_Saved entries_.
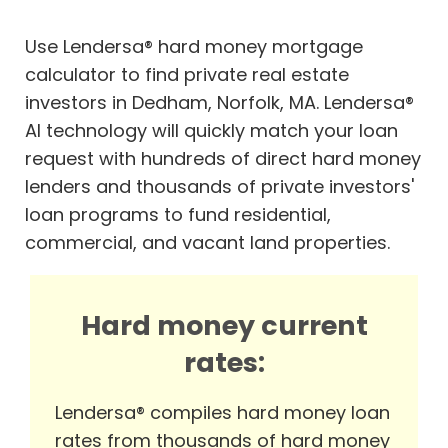
Use Lendersa® hard money mortgage
calculator to find private real estate
investors in Dedham, Norfolk, MA. Lendersa®
AI technology will quickly match your loan
request with hundreds of direct hard money
lenders and thousands of private investors'
loan programs to fund residential,
commercial, and vacant land properties.
Hard money current
rates:
Lendersa® compiles hard money loan
rates from thousands of hard money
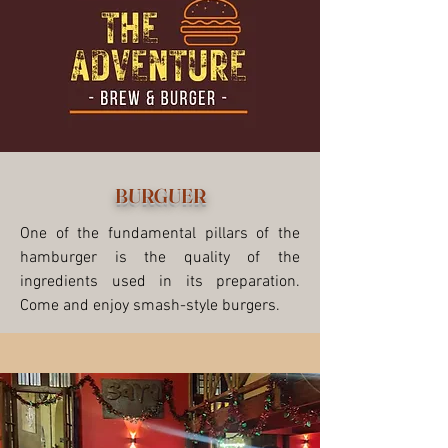
BURGUER
One of the fundamental pillars of the
hamburger is the quality of the
ingredients used in its preparation.
Come and enjoy smash-style burgers.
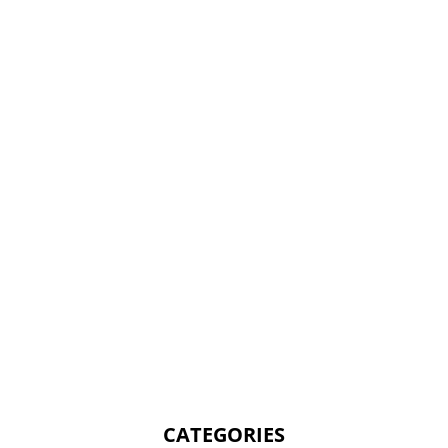
CATEGORIES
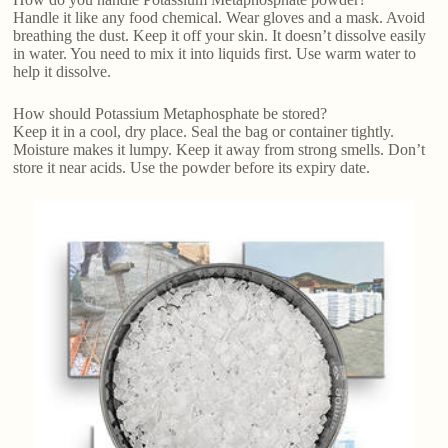
Handle it like any food chemical. Wear gloves and a mask. Avoid
breathing the dust. Keep it off your skin. It doesn’t dissolve easily
in water. You need to mix it into liquids first. Use warm water to
help it dissolve.
How should Potassium Metaphosphate be stored?
Keep it in a cool, dry place. Seal the bag or container tightly.
Moisture makes it lumpy. Keep it away from strong smells. Don’t
store it near acids. Use the powder before its expiry date.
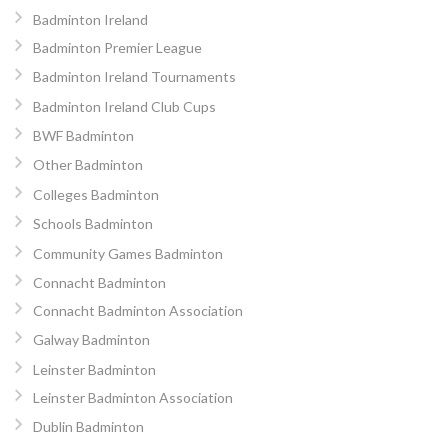
Badminton Ireland
Badminton Premier League
Badminton Ireland Tournaments
Badminton Ireland Club Cups
BWF Badminton
Other Badminton
Colleges Badminton
Schools Badminton
Community Games Badminton
Connacht Badminton
Connacht Badminton Association
Galway Badminton
Leinster Badminton
Leinster Badminton Association
Dublin Badminton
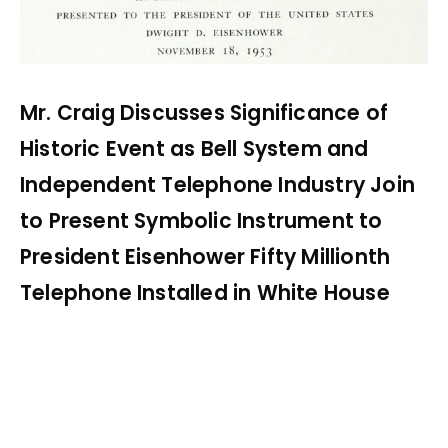
Mr. Craig Discusses Significance of
Historic Event as Bell System and
Independent Telephone Industry Join
to Present Symbolic Instrument to
President Eisenhower Fifty Millionth
Telephone Installed in White House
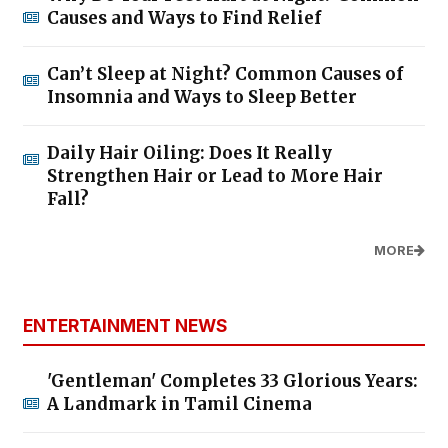
Causes and Ways to Find Relief
Can’t Sleep at Night? Common Causes of
Insomnia and Ways to Sleep Better
Daily Hair Oiling: Does It Really
Strengthen Hair or Lead to More Hair
Fall?
MORE
ENTERTAINMENT NEWS
'Gentleman' Completes 33 Glorious Years:
A Landmark in Tamil Cinema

_Problem description_. Word-for-word copy, no pictures: write out the entries above in full.

_Answer to this problem_.
Use Lendersa® hard money mortgage
calculator to find private real estate
investors in Dedham, Norfolk, MA. Lendersa®
AI technology will quickly match your loan
request with hundreds of direct hard money
lenders and thousands of private investors'
loan programs to fund residential,
commercial, and vacant land properties.
Hard money current
rates:
Lendersa® compiles hard money loan
rates from thousands of hard money
BURGUER
One of the fundamental pillars of the
hamburger is the quality of the
ingredients used in its preparation.
Come and enjoy smash-style burgers.
CATEGORIES
Handle it like any food chemical. Wear gloves and a mask. Avoid
breathing the dust. Keep it off your skin. It doesn’t dissolve easily
in water. You need to mix it into liquids first. Use warm water to
help it dissolve.
How should Potassium Metaphosphate be stored?
Keep it in a cool, dry place. Seal the bag or container tightly.
Moisture makes it lumpy. Keep it away from strong smells. Don’t
store it near acids. Use the powder before its expiry date.
Badminton Ireland
Badminton Premier League
Badminton Ireland Tournaments
Badminton Ireland Club Cups
BWF Badminton
Other Badminton
Colleges Badminton
Schools Badminton
Community Games Badminton
Connacht Badminton
Connacht Badminton Association
Galway Badminton
Leinster Badminton
Leinster Badminton Association
Dublin Badminton
Mr. Craig Discusses Significance of
Historic Event as Bell System and
Independent Telephone Industry Join
to Present Symbolic Instrument to
President Eisenhower Fifty Millionth
Telephone Installed in White House
Causes and Ways to Find Relief
Can’t Sleep at Night? Common Causes of
Insomnia and Ways to Sleep Better
Daily Hair Oiling: Does It Really
Strengthen Hair or Lead to More Hair
Fall?
MORE
ENTERTAINMENT NEWS
'Gentleman' Completes 33 Glorious Years:
A Landmark in Tamil Cinema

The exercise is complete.